The women all have court-appointed attorneys who entered not-guilty pleas on their behalf.

Gas prices tracking up as summer travel season gets begins

COLUMBUS, Ohio (AP) — Ohio gas prices are tracking up as the summer travel season gets underway.

A gallon of regular gas was averaging $2.60 in Monday’s survey from auto club AAA, the Oil Price Information Service and WEX Inc. That’s up about 12 cents from a week ago, and 38 cents from a month ago.

It’s also higher than Monday’s national average of $2.36, which was 4 cents higher than a week ago.

The price of oil topped $50 a barrel recently for the first time since July. However, analysts expect gasoline and airline fares to stay relatively low at least through the summer travel season.

Buckeye Boys State mulling move to new campus site

BOWLING GREEN, Ohio (AP) — Organizers of the Buckeye Boys State program are weighing whether to move the annual summertime gathering to a new home.

The American Legion sponsors the program that brings in more than 1,000 Ohio high school juniors to learn about how government works.

The event has been at Bowling Green State University since 1978.

The head of the Buckeye Boys State program says Bowling Green and Miami University have made bids to host the event.
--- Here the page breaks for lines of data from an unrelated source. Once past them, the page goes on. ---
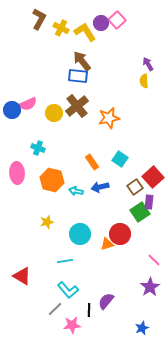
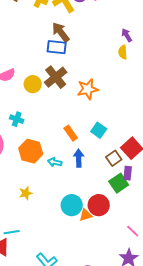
blue arrow: (100, 187) -> (79, 158), turned 102
cyan circle: (80, 234) -> (72, 205), moved
cyan line: (65, 261) -> (12, 232), moved

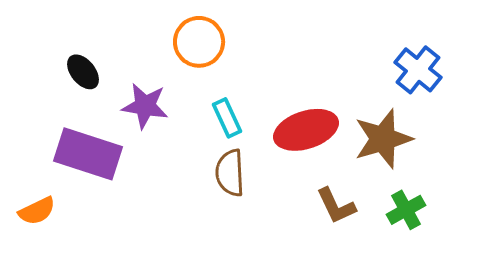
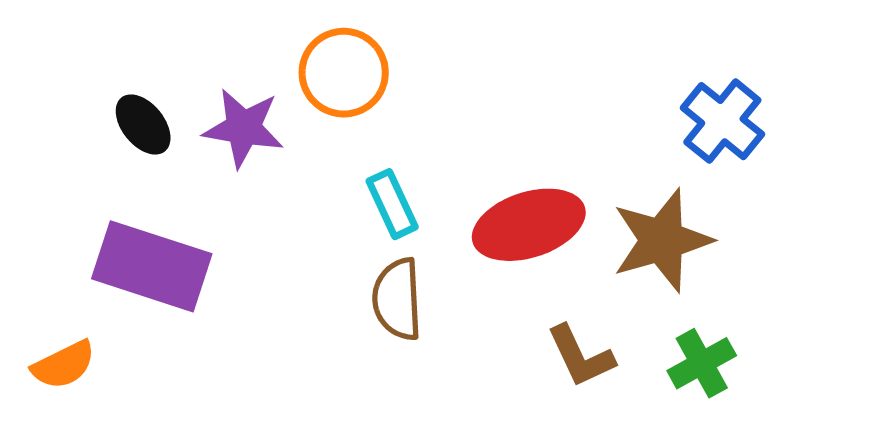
purple star: (145, 106) -> (243, 128), moved

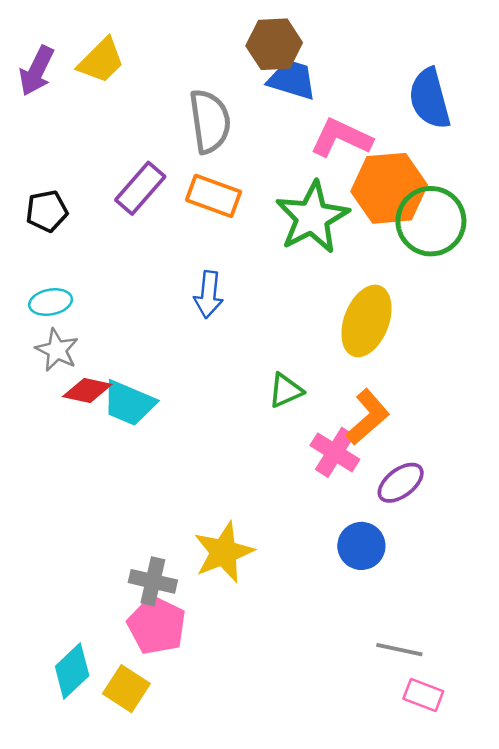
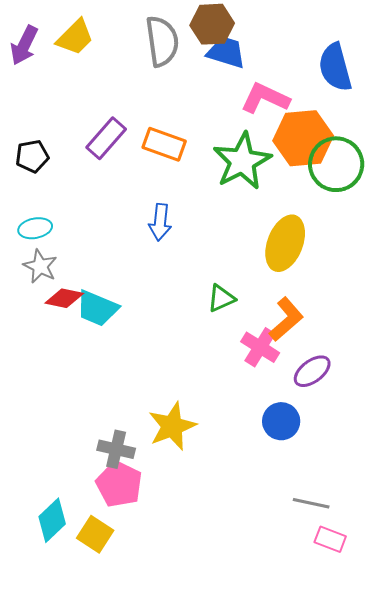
gray semicircle: (210, 121) -> (162, 41), moved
Gerald White tells The Sentinel-Tribune in Bowling Green that negotiations are underway but there has been no decision made on moving the program.
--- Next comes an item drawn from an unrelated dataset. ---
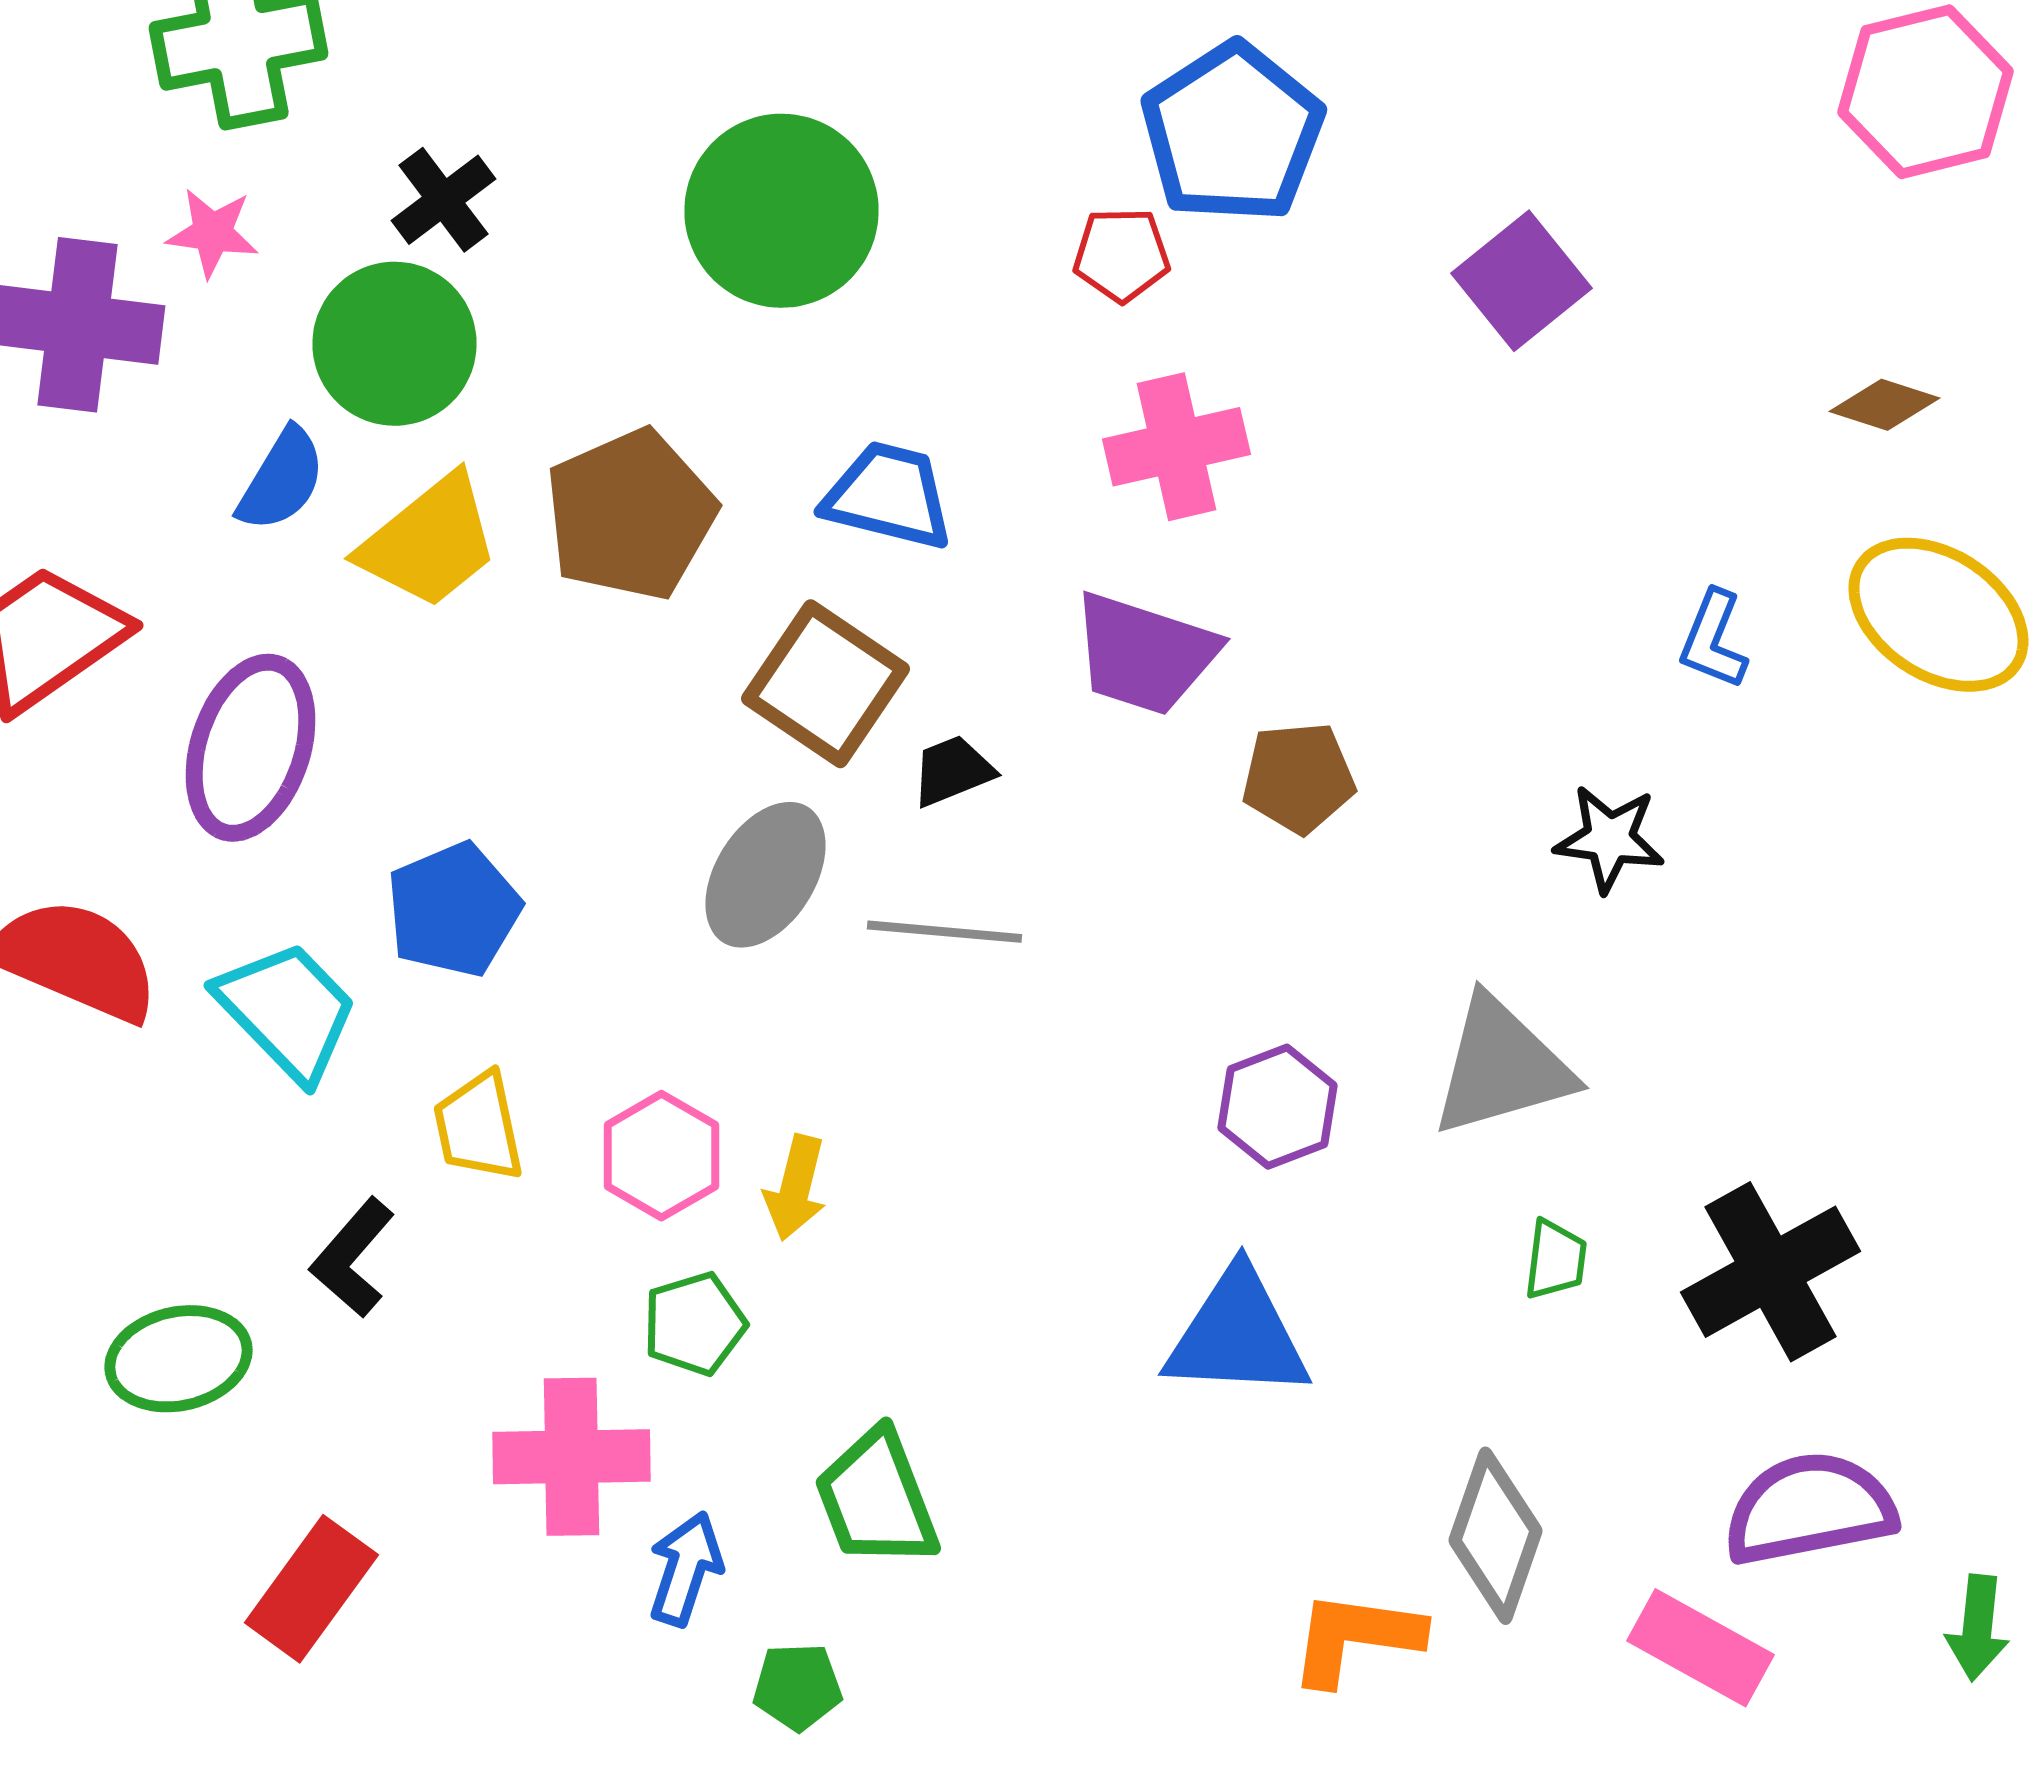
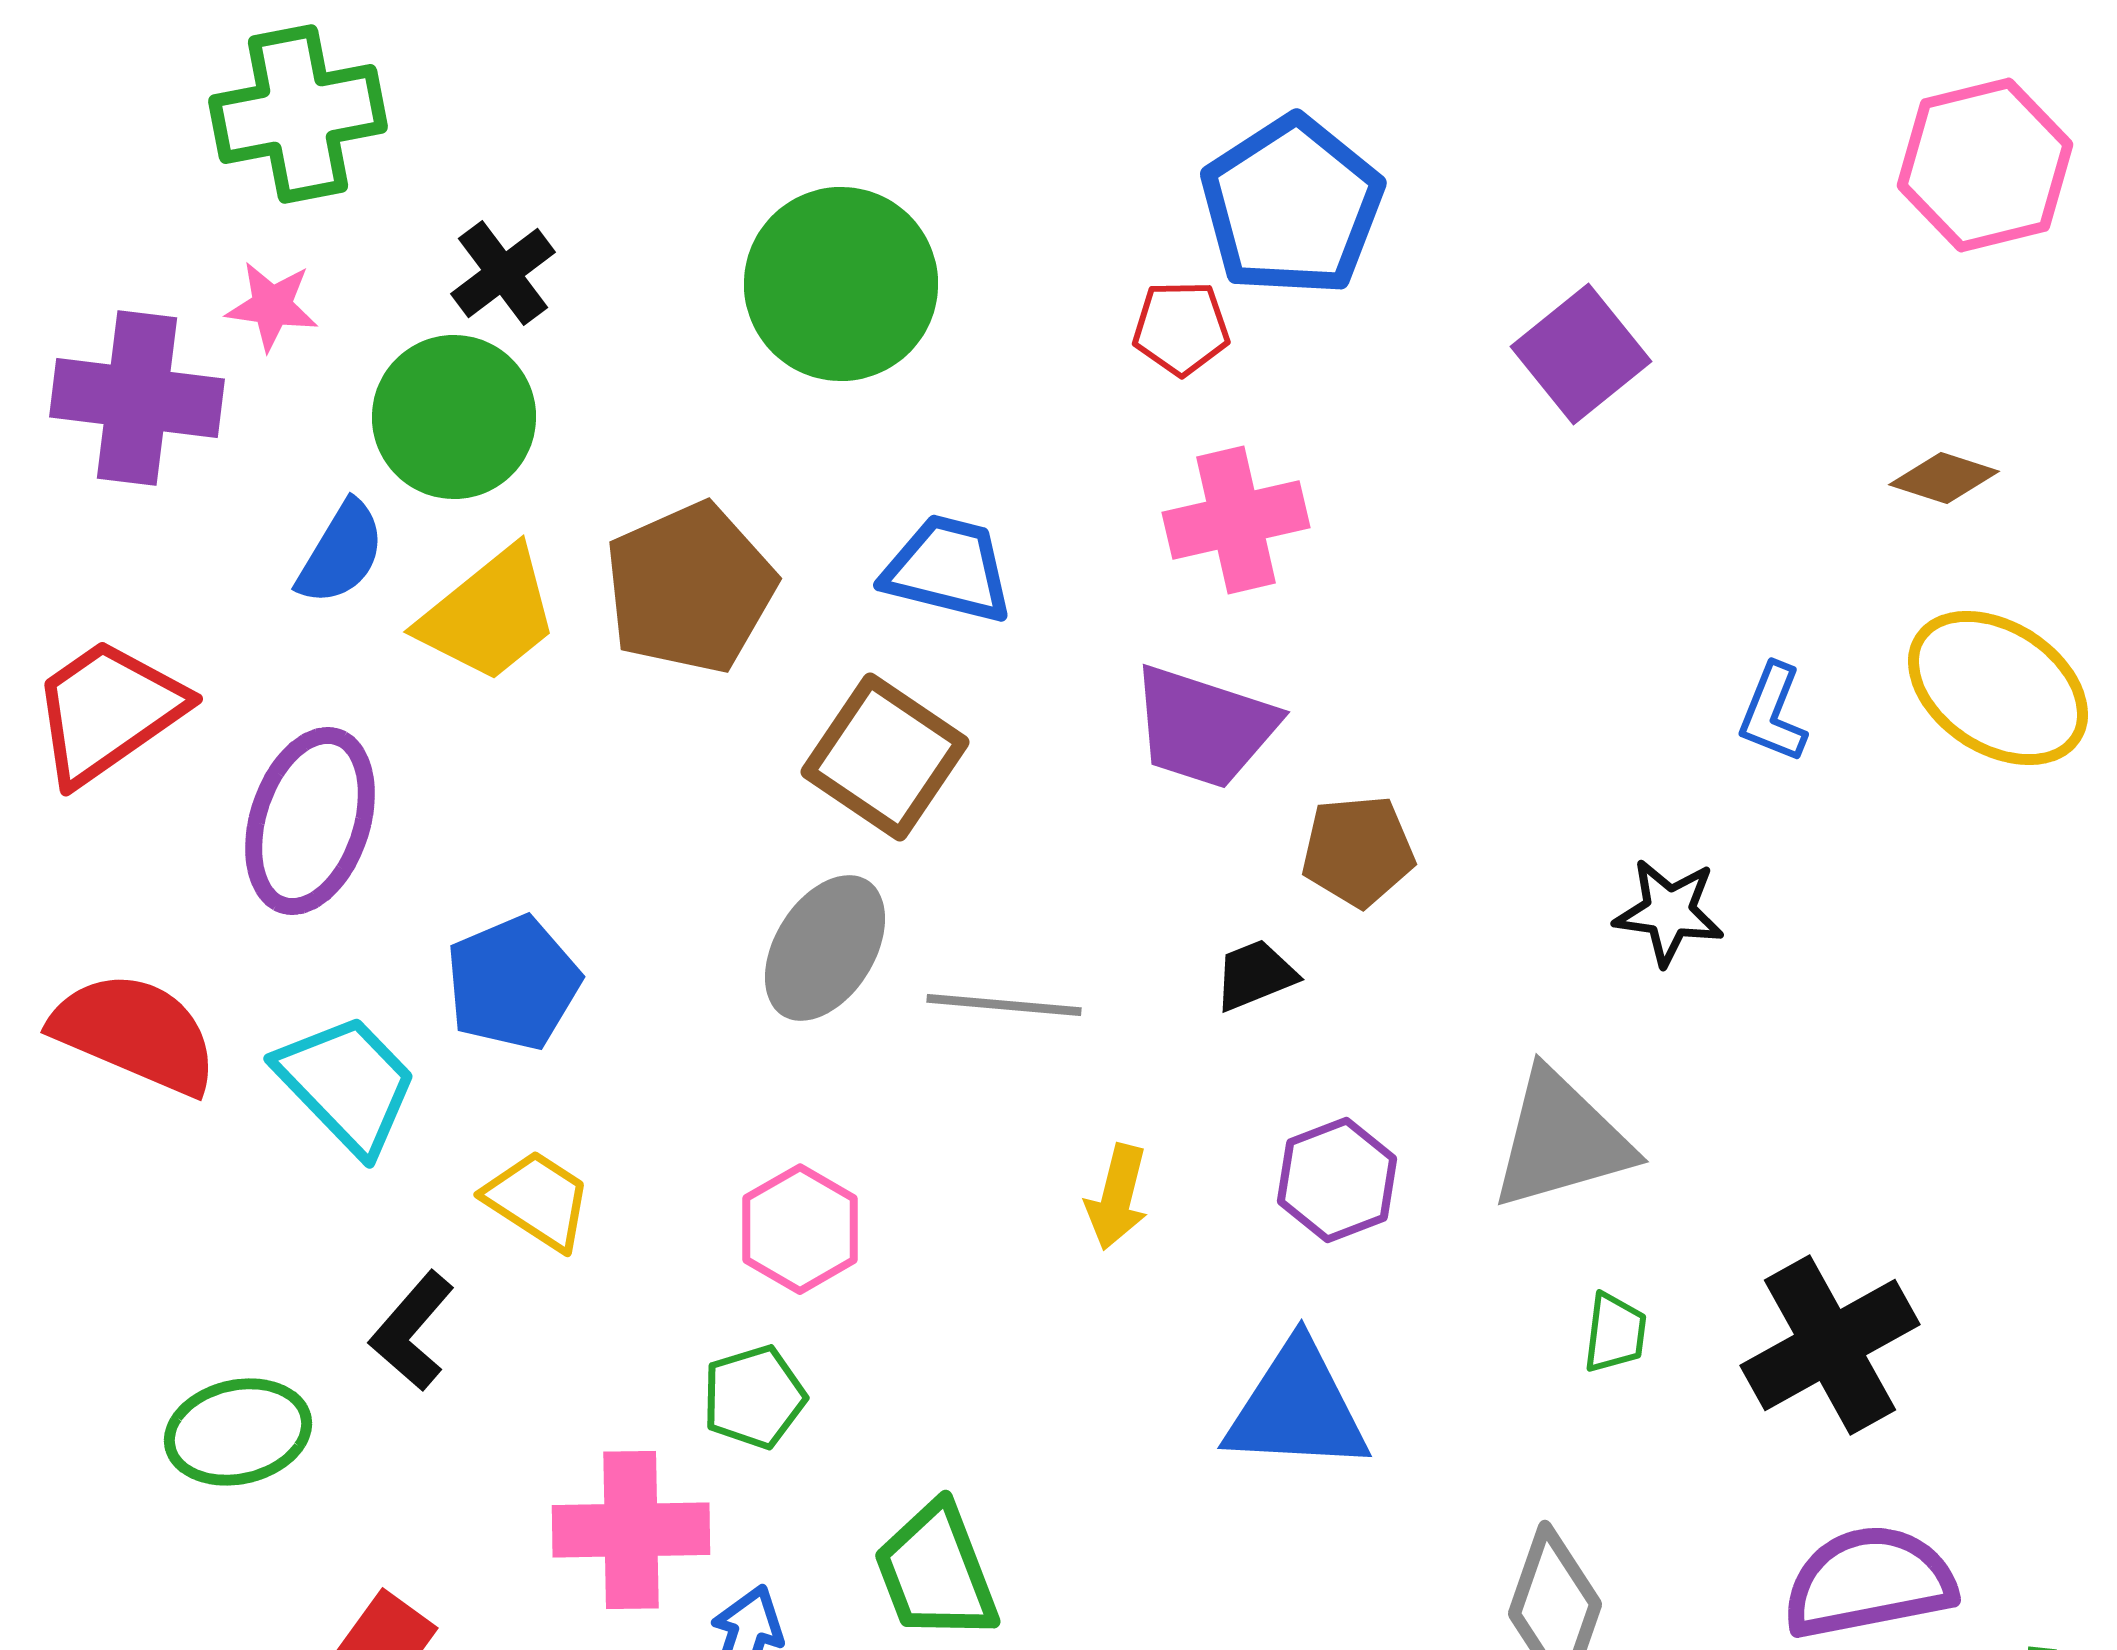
black trapezoid: (952, 771) -> (1255, 975), moved
yellow trapezoid: (478, 1127) -> (538, 1200), turned 135
pink hexagon: (661, 1156) -> (800, 1229), moved
yellow arrow: (795, 1188) -> (1117, 1197), moved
Century-old businesses around Ohio recognized

COLUMBUS, Ohio (AP) — Ohio companies in business for 100 years or more are being profiled as part of a monthly recognition program.

The Ohio Business Profile Program’s June installment features nine century-old companies around the state.
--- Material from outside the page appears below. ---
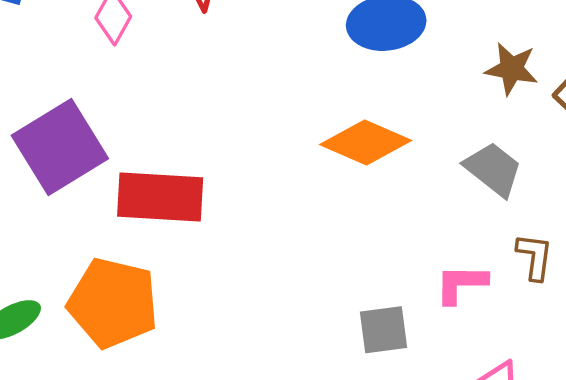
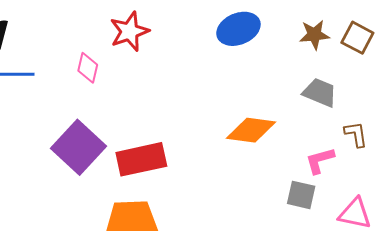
orange diamond: (366, 142) -> (251, 130), moved
gray square: (383, 330) -> (301, 195), moved, turned 36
Secretary of State Jon Husted, whose office oversees the program, says such establishments deserve to be honored for their contributions to their communities. He says each has had to adapt over time to stay successful.

Businesses profiled are: Hyde Park Lumber in Cincinnati; Wilson Bohannan Lock Co. in Marion; Oberlin’s Apollo Theatre; Fifth Ave. Floral Co. and Buckeye Shapeform, both of Columbus; Zanesville’s Bolin-Dierkes Funeral Home; Kuhlman Corp. of Maumee; Toledo Ticket Co.; and Ritter’s Office Outfitters in Mansfield.

State reports increase in crashes caused by failing to yield

ELYRIA, Ohio (AP) — The Ohio State Highway Patrol is reporting an increase in the number of crashes caused by motorists who fail to yield to other vehicles.

In a recent news release, the patrol says total failure-to-yield crashes rose 9 percent last year compared with 2014 data. Such crashes that were fatal jumped 28 percent. Troopers wrote more than 23,000 citations that included a failure-to-yield violation last year.

The patrol says that roughly 49,000 crashes on Ohio roadways happened when the at-fault driver failed to yield, resulting in more than 200 deaths and almost 29,000 injuries.

Lt. Carlos Smith, the commander of the patrol’s Elyria post, says traffic can be frustrating, but motorists need to remain calm and yield for other vehicles that have the right-of-way.

National Weather Service confirms tornado touched down

COLUMBUS, Ohio (AP) — The National Weather Service has confirmed a tornado touched down in central Ohio.

Officials say an EF-0 tornado touched down Saturday evening in northeast Columbus.

EF-0 tornados are classified as having wind speeds of 65 to 85 mph.

Officials say some homeowners reported damage to their roofs and siding.

There were no injuries.

Strong storms Sunday downed trees and power lines and left parts of Cedar Point amusement park in Sandusky without power. It closed three hours early.

Park officials say both Cedar Point and Soak City water park will remain closed Monday as a result of wind damage to power lines and poles on a nearby road and a lack of adequate power to operate rides at full capacity.

Park officials say they hope to reopen Tuesday.